High PPV provides benefits to patients by enabling them to more easily weigh the advantages and disadvantages of follow-up diagnostic testing. Additional benefits of NIPS include earlier implementation with no gap across the gestational age spectrum, unlike conventional screening methods. This allows confirmatory diagnostic testing earlier in gestation and provides a screening option for patients who present for care any time after the first trimester. Earlier diagnosis facilitates providing up-to-date, balanced, and accurate information at a time that may enable patients to consider the broadest range of reproductive options. In some cases, patients will elect to alter the course of the pregnancy or pregnancy care; others will investigate adoption or choose to learn about the expected outcome, neonatal care, and long-term care for a child with disabilities.

  • ACMG recommends:
    1. Informing all pregnant women that NIPS is the most sensitive screening option for traditionally screened aneuploidies (i.e., Patau, Edwards, and Down syndromes).
    2. Referring patients to a trained genetics professional when an increased risk of aneuploidy is reported after NIPS.
    3. Offering diagnostic testing when a positive screening test result is reported after NIPS.
    4. Providing accurate, balanced, up-to-date information, at an appropriate literacy level when a fetus is diagnosed with a chromosomal or genomic variation in an effort to educate prospective parents about the condition of concern. These materials should reflect the medical and psychosocial implications of the diagnosis41 (see Patient Resources).
    5. Laboratories should provide readily visible and clearly stated DR, SPEC, PPV, and NPV for conditions being screened, in pretest marketing materials, and when reporting laboratory results to assist patients and providers in making decisions and interpreting results.
    6. Laboratories should not offer screening for Patau, Edwards, and Down syndromes if they cannot report DR, SPEC, and PPV for these conditions.

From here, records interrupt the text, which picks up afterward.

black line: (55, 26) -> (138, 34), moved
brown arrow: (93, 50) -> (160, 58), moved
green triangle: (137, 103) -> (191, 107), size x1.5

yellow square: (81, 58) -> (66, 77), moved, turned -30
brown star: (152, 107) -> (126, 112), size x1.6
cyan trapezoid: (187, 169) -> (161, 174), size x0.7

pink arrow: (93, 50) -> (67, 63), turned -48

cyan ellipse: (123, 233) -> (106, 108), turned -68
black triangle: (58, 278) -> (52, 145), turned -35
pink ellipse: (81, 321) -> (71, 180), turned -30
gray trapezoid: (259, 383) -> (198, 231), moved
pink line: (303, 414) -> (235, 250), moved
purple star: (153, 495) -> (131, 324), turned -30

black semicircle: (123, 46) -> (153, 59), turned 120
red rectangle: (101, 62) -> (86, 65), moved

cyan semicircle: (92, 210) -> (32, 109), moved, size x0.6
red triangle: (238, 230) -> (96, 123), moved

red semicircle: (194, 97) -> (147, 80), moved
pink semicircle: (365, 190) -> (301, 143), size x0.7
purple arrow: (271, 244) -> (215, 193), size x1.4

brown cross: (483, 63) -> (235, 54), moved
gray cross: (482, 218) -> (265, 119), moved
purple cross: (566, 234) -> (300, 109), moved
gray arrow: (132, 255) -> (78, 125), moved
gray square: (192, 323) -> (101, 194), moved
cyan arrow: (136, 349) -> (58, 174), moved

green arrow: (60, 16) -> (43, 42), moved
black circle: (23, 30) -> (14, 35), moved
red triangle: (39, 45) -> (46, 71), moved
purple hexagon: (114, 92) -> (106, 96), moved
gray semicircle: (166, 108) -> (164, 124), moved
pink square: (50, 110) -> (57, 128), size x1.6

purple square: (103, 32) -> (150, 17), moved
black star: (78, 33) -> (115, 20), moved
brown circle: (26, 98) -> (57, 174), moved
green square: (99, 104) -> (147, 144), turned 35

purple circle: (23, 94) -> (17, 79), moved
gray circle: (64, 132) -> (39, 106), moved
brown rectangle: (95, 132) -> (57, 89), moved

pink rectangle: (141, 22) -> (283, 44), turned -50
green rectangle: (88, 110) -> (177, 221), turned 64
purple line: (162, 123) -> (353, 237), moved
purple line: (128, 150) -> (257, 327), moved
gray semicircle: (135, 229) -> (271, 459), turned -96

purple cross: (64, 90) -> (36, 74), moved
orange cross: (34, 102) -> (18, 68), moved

Should NIPS be Used to Screen for Autosomal Aneuploidies Other than Patau, Edwards, and Down Syndromes?

The expansion of NIPS to autosomes beyond 13, 18, and 21 is technically possible. Whole-chromosome fetal aneuploidy other than these common aneuploidies most often results in early fetal loss.42 Counseling related to these rare autosomal aneuploidies is made difficult by limited case reports and variable expressivity. Confined placental mosaicism for chromosome 16 has been well described and results in a spectrum of fetal outcomes from no clinical phenotype to fetal growth restriction. In a large retrospective study of amniocentesis performed for maternal age, ultrasound findings, biochemical abnormalities, or familial indications, 1/14,830 patients had trisomy 2, 8, 12, or 22.43 Detection of lethal chromosome abnormalities for which the natural course will be fetal loss has the potential to result in unnecessary diagnostic procedures and unnecessary pregnancy termination procedures. In addition to having a personal impact on patients, data collection in the public health sector could result in inflated pregnancy loss attributed to diagnostic procedures and maternal complications from pregnancy termination.

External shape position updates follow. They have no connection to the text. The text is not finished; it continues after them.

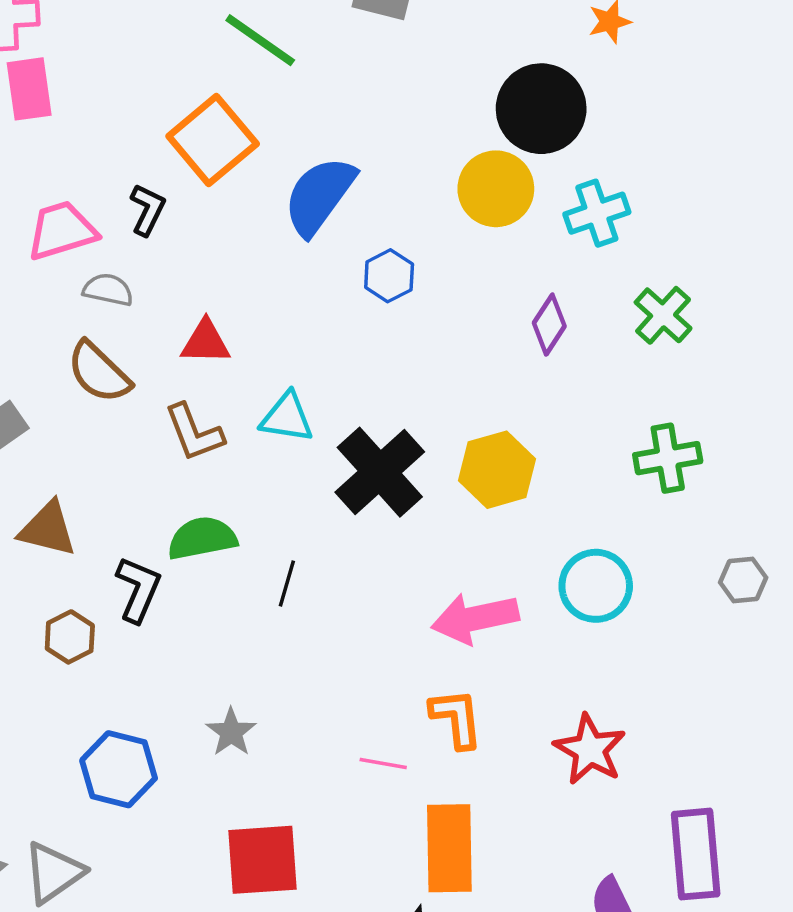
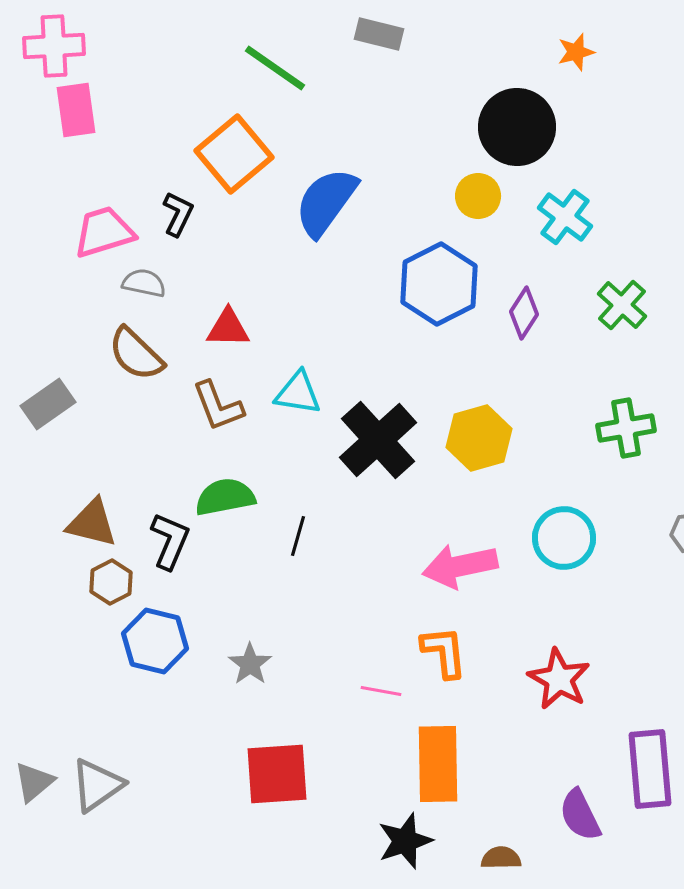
yellow circle: (496, 189) -> (478, 196), size x0.7
cyan cross: (597, 213) -> (565, 217), turned -34
blue hexagon: (389, 276) -> (439, 284), moved, size x1.8
brown triangle: (48, 529) -> (92, 523), moved
blue hexagon: (119, 769) -> (155, 641), moved

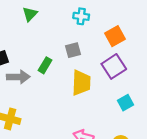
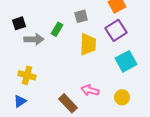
cyan square: (125, 103) -> (126, 61), size x1.5

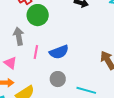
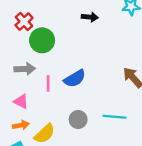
gray arrow: (19, 36) -> (25, 69), turned 108
gray circle: (58, 79) -> (78, 119), moved

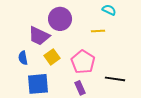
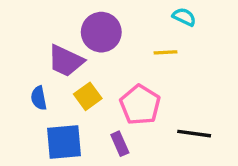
purple rectangle: (80, 88) -> (120, 144), moved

  • ACMG does not recommend:
    1. NIPS to screen for autosomal aneuploidies other than those involving chromosomes 13, 18, and 21.

How are No-Calls Avoided, Interpreted, and Managed?

Fetal fraction

The placental fraction accounts for approximately 10% of all cell-free DNA in maternal circulation.6,21,44 Data suggest that the lower limit of cell-free fetal DNA for a reliable result is approximately 4%. A no-call may be reported if there is not a sufficient amount of fetal cell-free DNA in the maternal blood sample. In two prospective studies including more than 16,000 pregnancies, a low fetal fraction in maternal circulation was associated with an increased risk of fetal aneuploidies.24,45 The biologic mechanism of low fetal fraction and its association with aneuploidies is speculative. Interestingly, triploidy was most common (31%); however, trisomy 21 was seen in 23% of cases of low fetal fraction.24 Others showed that a fetal fraction of DNA in Down syndrome cases is often the same or higher when compared to pregnancies with euploid fetuses.46,47 Since the introduction of NIPS into clinical practice, fetal fraction has not been uniformly reported by laboratories. The described relationship between low fetal fraction and increased risk of aneuploidy adds to the importance of reporting the reason for a no-call and of indicating in the report whether a low fetal fraction was identified.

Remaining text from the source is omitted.